On Thu, Jun 2, 2022 at 4:53 PM Thiago Macieira via SG16 <sg16@lists.isocpp.org> wrote:
On Thursday, 2 June 2022 13:34:34 PDT Zach Laine via SG16 wrote:
> So then 100% of those people will say "always".  Others people not
> writing those kinds of programs will answer differently, right?  I
> think I'm missing something.

The point is that it's 100% for nearly 100% of the applications, which means
it's not useful data. And this also changes depending on whether the developer
knows that Windows is UTF-16 behind the scenes or not. If they do, then
virtually 100% of Windows applications deal with at least two encodings, one
of which is not Unicode or US-ASCII.


I don't think that's entirely true across domains, and possibly not true even on Windows. At Bloomberg 95% of programmers are only ever going to touch text that is encoded in UTF-8 and will never ever deal with C++ or POSIX locales. This is strikingly different than 10 years ago where people had to know about encodings and languages in order to process text correctly, although many ended up doing the right thing by accident by doing nothing.
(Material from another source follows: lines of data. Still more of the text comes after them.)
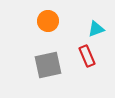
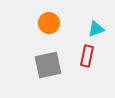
orange circle: moved 1 px right, 2 px down
red rectangle: rotated 35 degrees clockwise
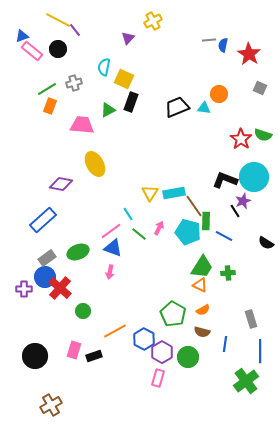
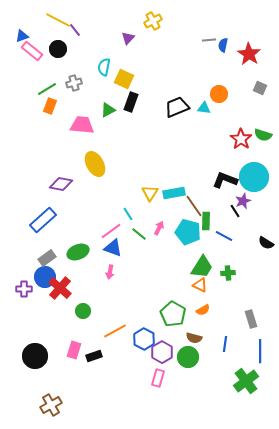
brown semicircle at (202, 332): moved 8 px left, 6 px down
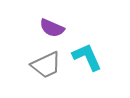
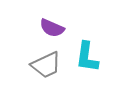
cyan L-shape: rotated 148 degrees counterclockwise
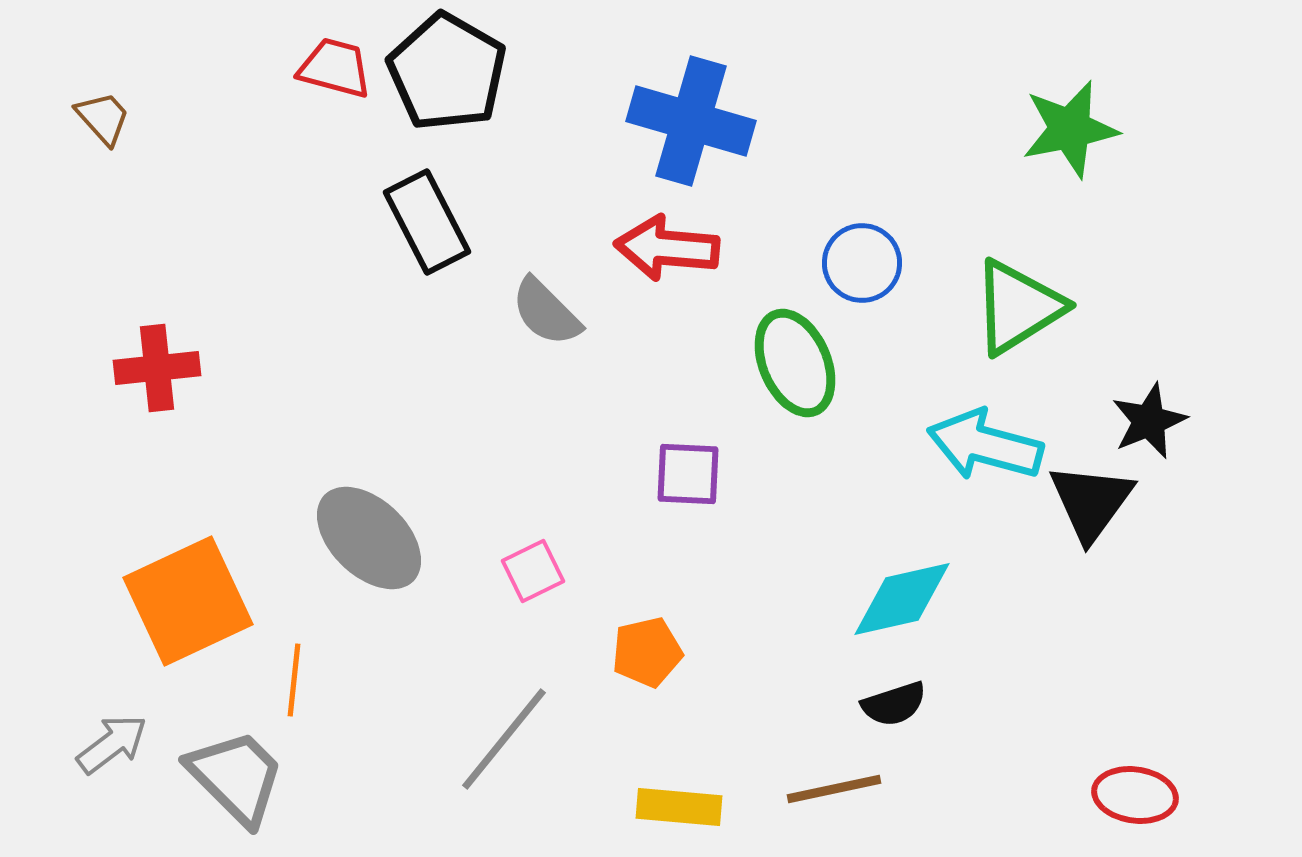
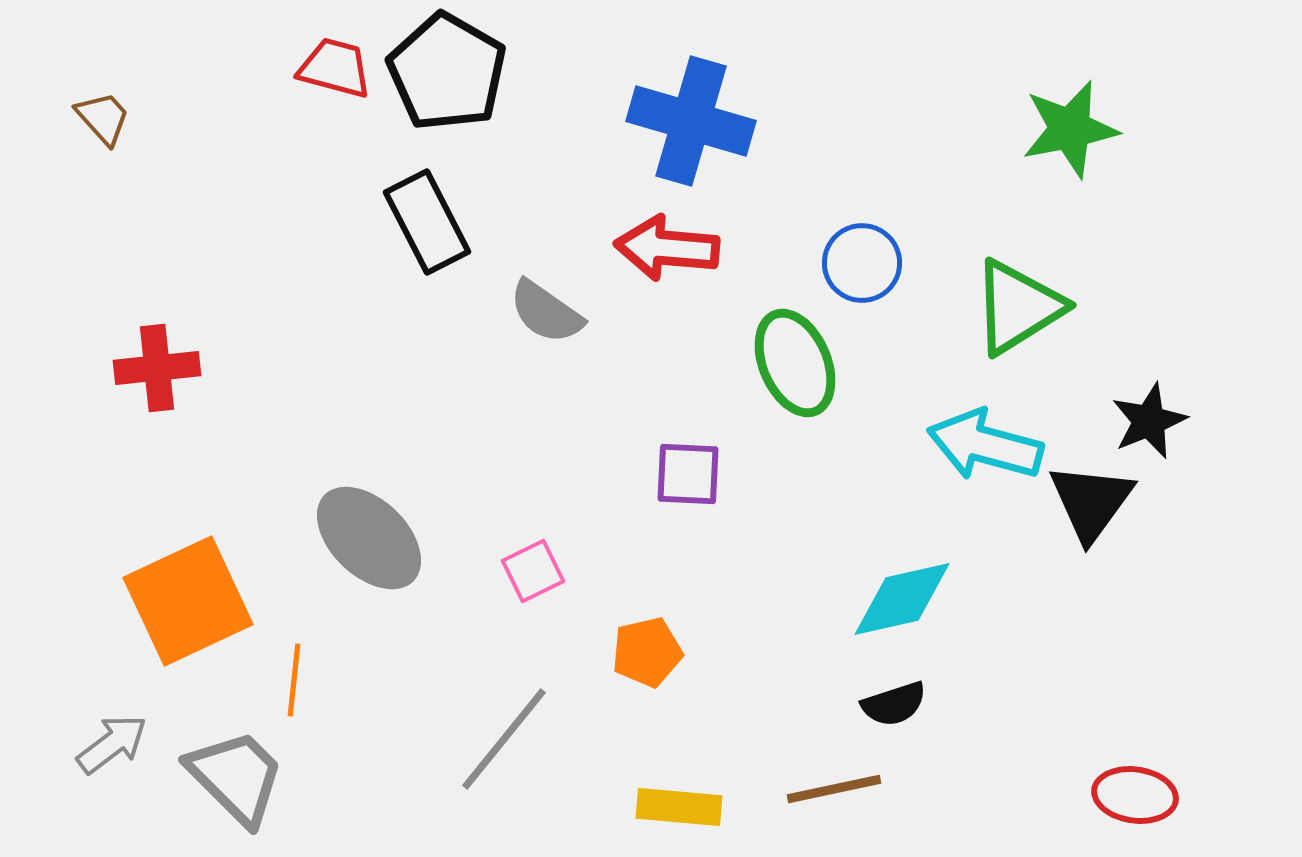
gray semicircle: rotated 10 degrees counterclockwise
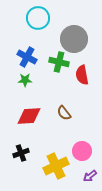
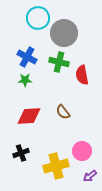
gray circle: moved 10 px left, 6 px up
brown semicircle: moved 1 px left, 1 px up
yellow cross: rotated 10 degrees clockwise
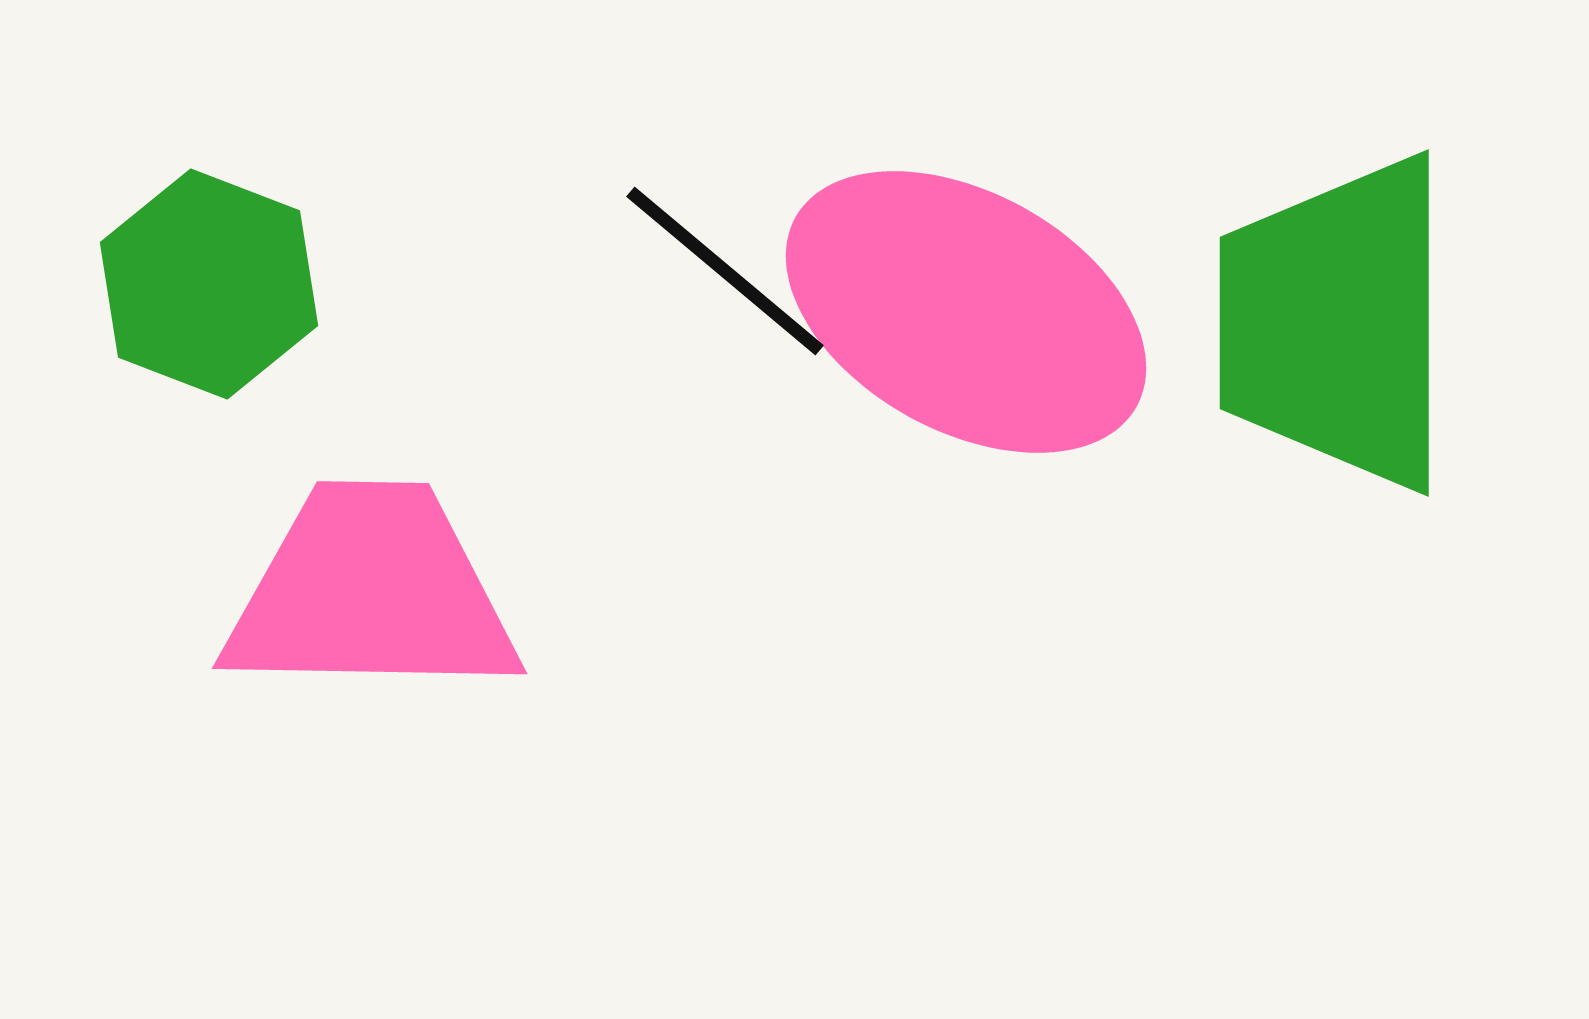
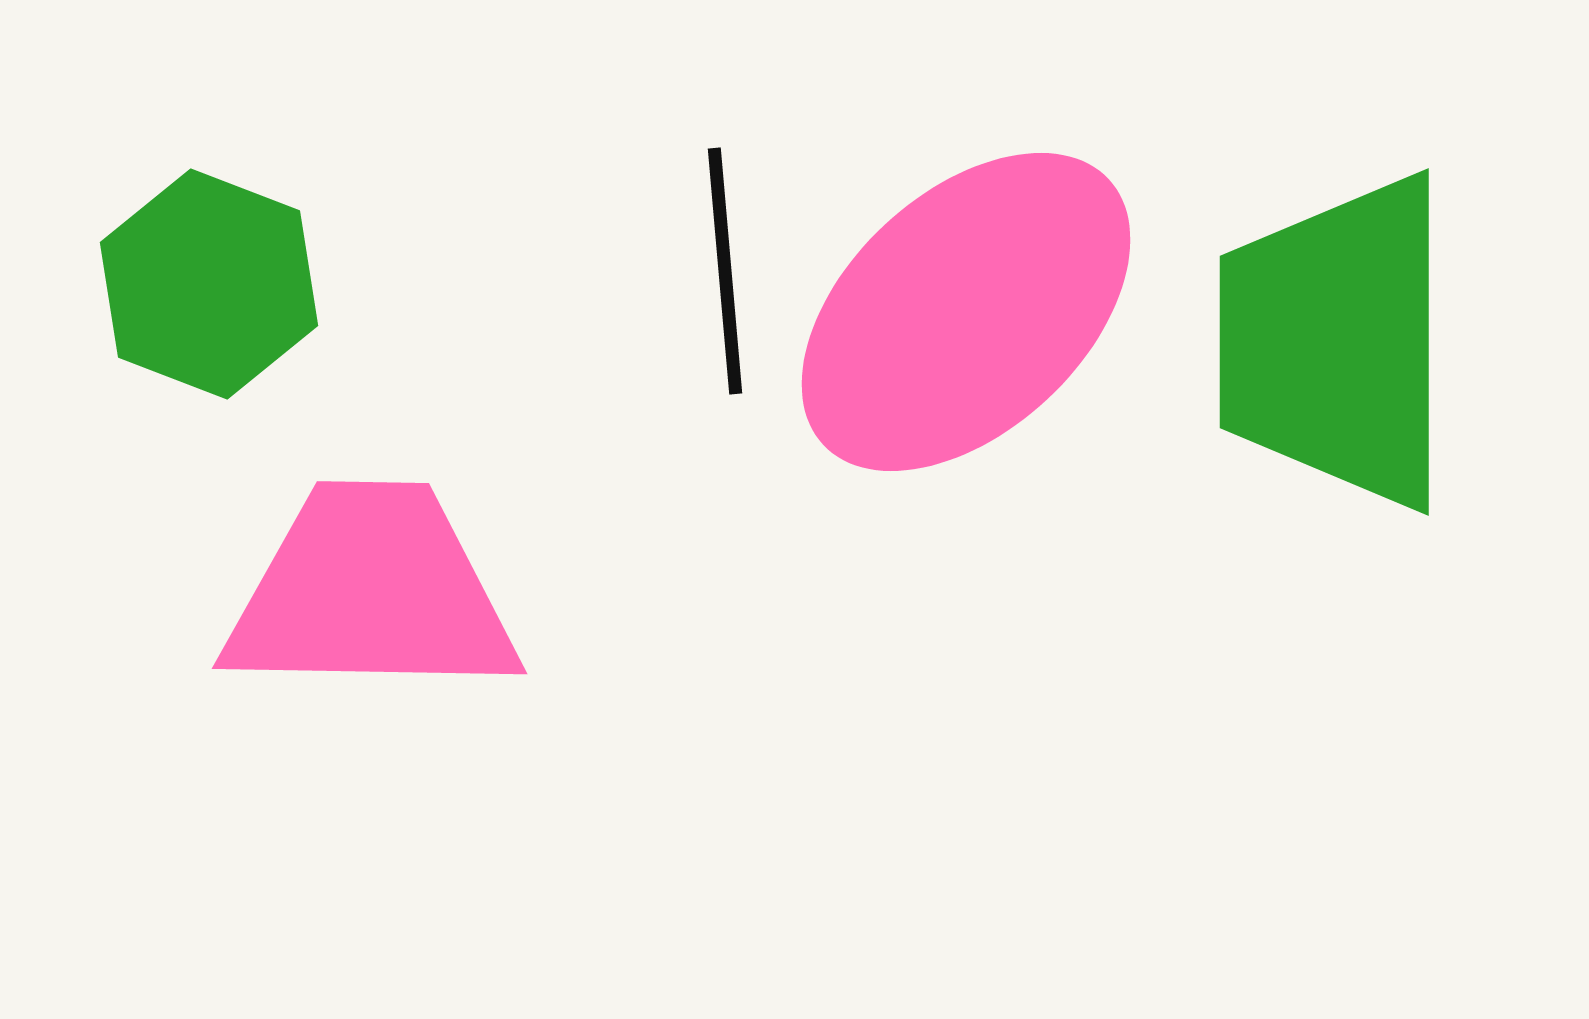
black line: rotated 45 degrees clockwise
pink ellipse: rotated 72 degrees counterclockwise
green trapezoid: moved 19 px down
Returning text to a user that they entered tends to work no matter the encoding, after all, and most fixed text has been localized using a label system for more than 20. Our logs would get broken, but not visible to users. Windows involves, for some systems, transcoding between UTF-8 and -16, but many programs just stay in wchar_t. Or the translation is hidden from most application programmers and left to infrastructure. 

We can fine tune the question, but I think something in this vicinity is interesting.